Closely aligning the skills of healthcare experts and IT professionals ensures successful design and implementation of a healthcare IT system. Strong, robust leadership, governance, and planning are also vital to success.
The team must be encouraged to express new, innovative ideas. Sharing a vision ensures that the system can manage complex business and IT processes, with the focal point being most importantly the patient. This transformational shift moves us towards a future in which patients take responsibility and ownership of their healthcare information and data, with an ability to express how it is used, thereby driving a patient-centric approach to health care.
My background:
After completing a Bachelor of Pharmacy degree, I spent a year abroad in England registered as a pharmacist with the Pharmaceutical Society of Great Britain.
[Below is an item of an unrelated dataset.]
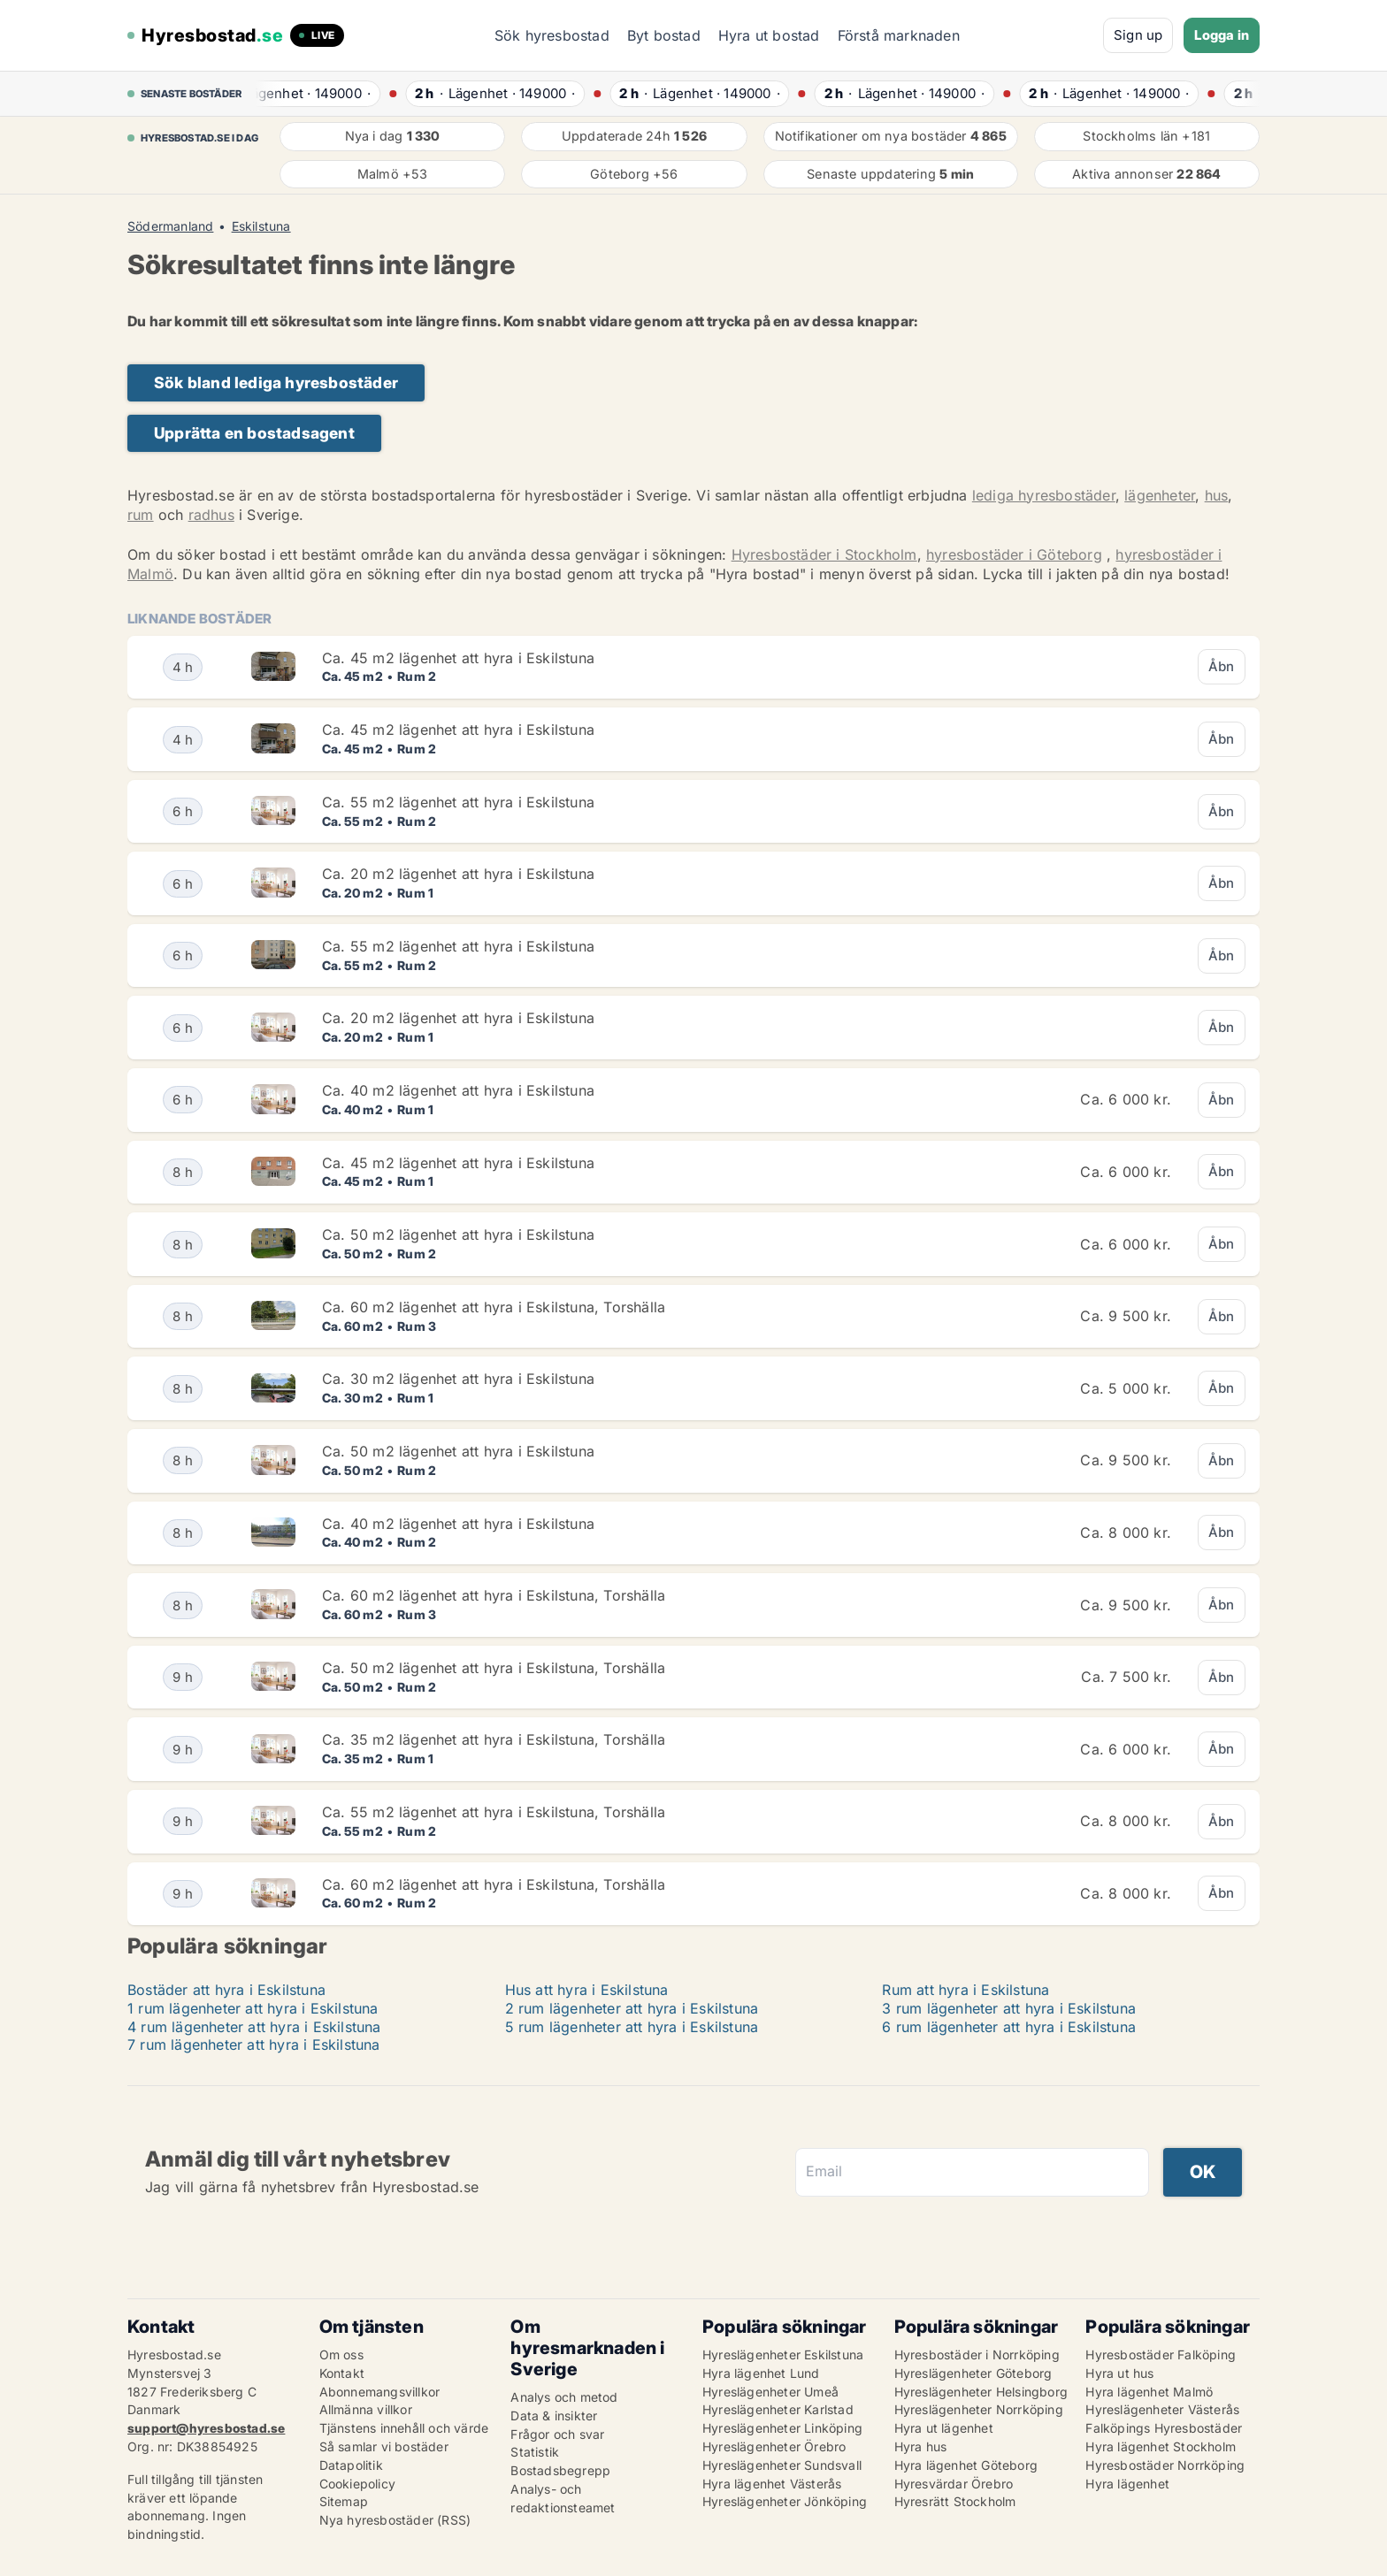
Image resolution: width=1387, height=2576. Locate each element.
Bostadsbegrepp (560, 2470)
Following my return to Australia, I started at Royal Perth Hospital (RPH) where I established the first medication safety and clinical pharmacist role for the RPH Emergency Department. In 2010, I worked as a volunteer pharmacist at the Angkor Wat Children’s Hospital in Siem Reap. I moved into pediatric healthcare and commenced extensive work and data analytics in the field of pediatric medication safety. This provided me the opportunity to become the Senior Pharmacist Lead for the Perth Children’s Hospital in Western Australia. In 2013, I was awarded a Churchill Fellowship to study electronic medical systems and Pharmacy Robotics in the US, UK, Singapore, Europe, and Israel. In 2015, I completed my PMP certification.